(Carlos Drummond)
Sob este melancólico título Carlos Drummond publicou uma crônica no Correio da Manhã, recolhida depois no livro Passeios na Ilha (1952), e nela meditava sobre o destino do escritor brasileiro que tem um emprego público. Como se sabe, dois terços do nosso cânone na poesia, no romance e no conto foram produzidos por indivíduos que ganhavam a vida como: 1) funcionários públicos; 2) professores; 3) jornalistas. Em tempos mais recentes, 4) publicitários; 5) advogados. A fatia mais estreita corresponde a todas as outras profissões, inclusive a fugidia espécie do “escritor em tempo integral”.
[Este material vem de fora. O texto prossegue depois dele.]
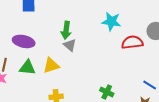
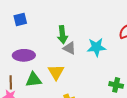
cyan star: (111, 22) -> (96, 47), moved
yellow triangle: (51, 65) -> (56, 72), turned -30

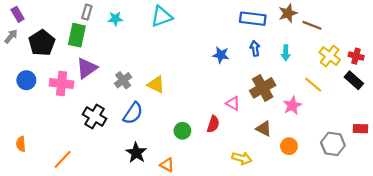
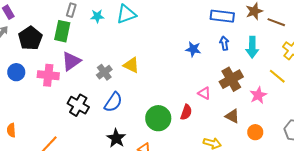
cyan triangle: (162, 16) -> (126, 14), moved
cyan arrow: (286, 53) -> (252, 47), size x1.5
yellow triangle: (156, 85) -> (131, 65), moved
green circle: (182, 131) -> (158, 118), size x1.6

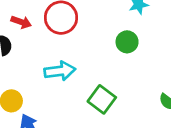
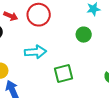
green square: (102, 99) -> (64, 74), turned 36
Há medidas modernizadoras (diz o poeta) para evitar que funcionários desviem seu tempo de expediente para atividades menos confessáveis (ele lembra que Lima Barreto “escrevia romances nas costas do papel almaço, usado, da repartição”). O escritor-funcionário, porém, não deixará de escrever por isto: “escreverá na hora do sono ou da comida, escreverá debaixo do chuveiro, na fila, ao sol, escreverá até sem papel”.
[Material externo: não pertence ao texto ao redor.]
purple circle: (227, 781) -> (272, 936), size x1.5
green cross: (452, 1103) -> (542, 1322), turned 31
Drummond falava de cátedra, e para ele o escritor-funcionário tem que estar equidistante do miserê e do pleiboísmo: “O emprego do Estado concede com que viver, de ordinário sem folga, e essa é condição ideal para bom número de espíritos: certa mediania que elimina os cuidados imediatos, porém não abre perspectiva de ócio absoluto. O indivíduo tem apenas a calma necessária para refletir na mediocridade de uma vida que não conhece a fome nem o fausto.”
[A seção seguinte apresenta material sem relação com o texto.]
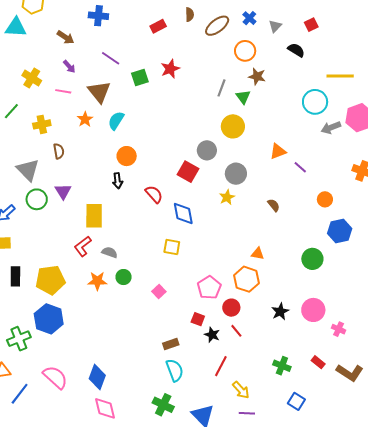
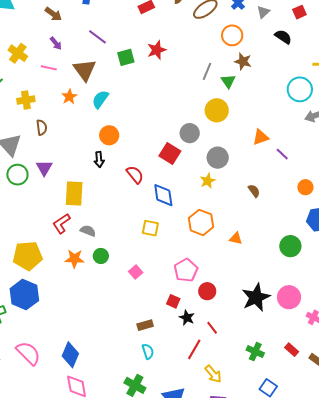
orange hexagon: (247, 279) -> (201, 222), moved
black star: (280, 312) -> (256, 297), size x1.6
red line: (236, 331) -> (212, 328), moved
cyan semicircle: (175, 370) -> (148, 351), size x0.7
O poeta reconhece a floração do talento em outros temperamentos, como o boêmio ou o escritor faminto de mansarda, mas adverte: “aqui se trata de certo tipo de criador literário, aquele que não ama velejar pelos mares lendários nem ancorar à sombra do botequim: o escritor-homem comum, despido de qualquer romantismo, sujeito a distúrbios abdominais, no geral preso à vida civil pelos laços do matrimônio, cauteloso, tímido, delicado. A organização burocrática situa-o, protege-o, melancoliza-o e inspira-o”.